Visual error augmentation enhances learning in three dimensions

Ian Sharp*, Felix Huang, James Patton

*Corresponding author for this work

Research output: Contribution to journalArticlepeer-review

33 Scopus citations


Because recent preliminary evidence points to the use of Error augmentation (EA) for motor learning enhancements, we visually enhanced deviations from a straight line path while subjects practiced a sensorimotor reversal task, similar to laparoscopic surgery. Our study asked 10 healthy subjects in two groups to perform targeted reaching in a simulated virtual reality environment, where the transformation of the hand position matrix was a complete reversal - rotated 180 degrees about an arbitrary axis (hence 2 of the 3 coordinates are reversed).
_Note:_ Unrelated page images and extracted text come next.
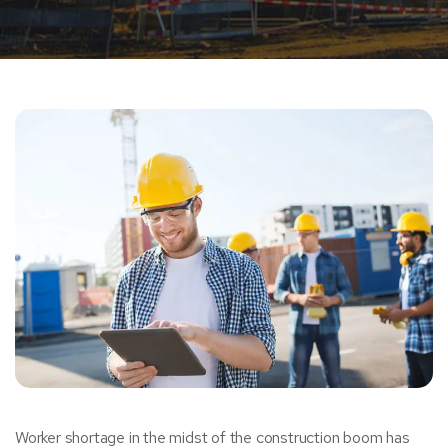
Worker shortage in the midst of the construction boom has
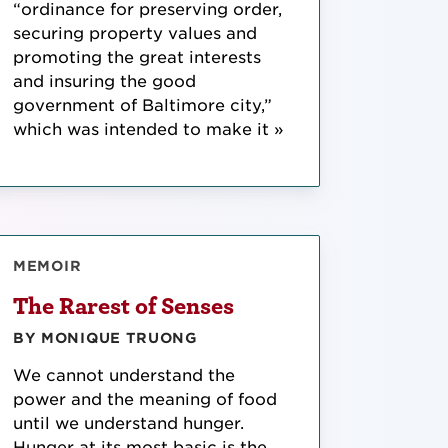
“ordinance for preserving order,
securing property values and
promoting the great interests
and insuring the good
government of Baltimore city,”
which was intended to make it »
MEMOIR
The Rarest of Senses
BY MONIQUE TRUONG
We cannot understand the
power and the meaning of food
until we understand hunger.
Hunger at its most basic is the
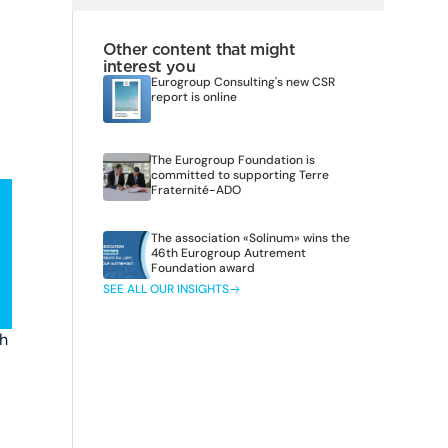
Other content that might
interest you
Eurogroup Consulting's new CSR
report is online
The Eurogroup Foundation is
committed to supporting Terre
Fraternité-ADO
The association «Solinum» wins the
46th Eurogroup Autrement
Foundation award
SEE ALL OUR INSIGHTS
ch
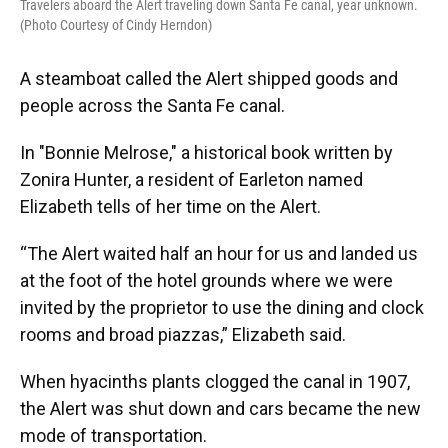
Travelers aboard the Alert traveling down Santa Fe canal, year unknown.
(Photo Courtesy of Cindy Herndon)
A steamboat called the Alert shipped goods and
people across the Santa Fe canal.
In "Bonnie Melrose," a historical book written by
Zonira Hunter, a resident of Earleton named
Elizabeth tells of her time on the Alert.
“The Alert waited half an hour for us and landed us
at the foot of the hotel grounds where we were
invited by the proprietor to use the dining and clock
rooms and broad piazzas,” Elizabeth said.
When hyacinths plants clogged the canal in 1907,
the Alert was shut down and cars became the new
mode of transportation.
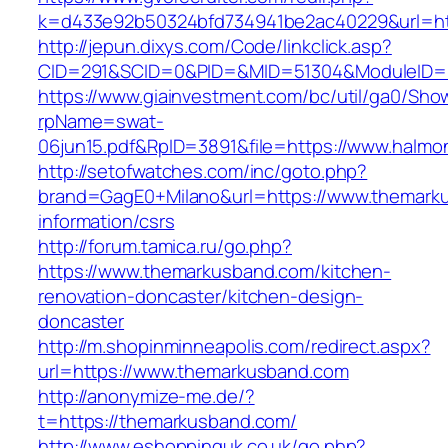
k=d433e92b50324bfd734941be2ac40229&url=http
http://jepun.dixys.com/Code/linkclick.asp?
CID=291&SCID=0&PID=&MID=51304&ModuleID=PL&
https://www.giainvestment.com/bc/util/ga0/Sho
rpName=swat-
06jun15.pdf&RpID=3891&file=https://www.halmon
http://setofwatches.com/inc/goto.php?
brand=GagE0+Milano&url=https://www.themark
information/csrs
http://forum.tamica.ru/go.php?
https://www.themarkusband.com/kitchen-
renovation-doncaster/kitchen-design-
doncaster
http://m.shopinminneapolis.com/redirect.aspx?
url=https://www.themarkusband.com
http://anonymize-me.de/?
t=https://themarkusband.com/
http://www.eshoppinguk.co.uk/go.php?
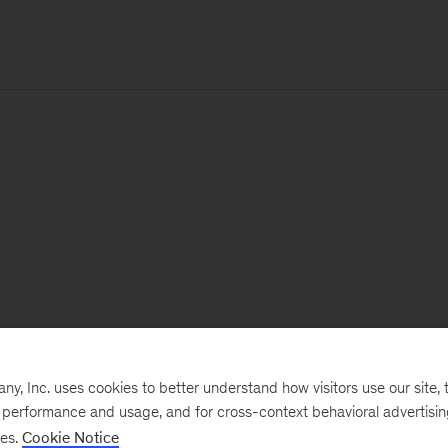
, Inc. uses cookies to better understand how visitors use our site, t
e performance and usage, and for cross-context behavioral advertisi
ses.
Cookie Notice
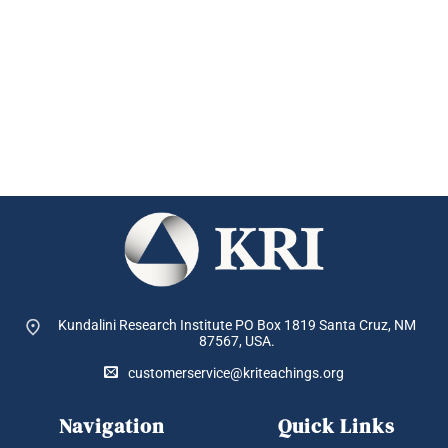
Kundalini Research Institute PO Box 1819
Santa Cruz, NM
87567, USA.
customerservice@kriteachings.org
Navigation
Quick Links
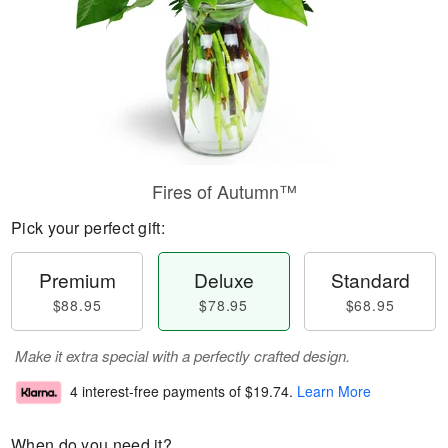
Fires of Autumn™
Pick your perfect gift:
Premium
Deluxe
Standard
$88.95
$78.95
$68.95
Make it extra special with a perfectly crafted design.
4 interest-free payments of
$19.74
.
Learn More
When do you need it?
Our data showed that after 500 practice trials, error-augmented- trained subjects reached the desired targets more quickly and with lower error (differences of 0.4 seconds and 0.5 cm Maximum Perpendicular Trajectory deviation) when compared to the control group. Furthermore, the manner in which subjects practiced was influenced by the error augmentation, resulting in more continuous motions for this group and smaller errors. Even with the extreme sensory discordance of a reversal, these data further support that distorted reality can promote more complete adaptation/learning when compared to regular training. Lastly, upon removing the flip all subjects quickly returned to baseline rapidly within 6 trials.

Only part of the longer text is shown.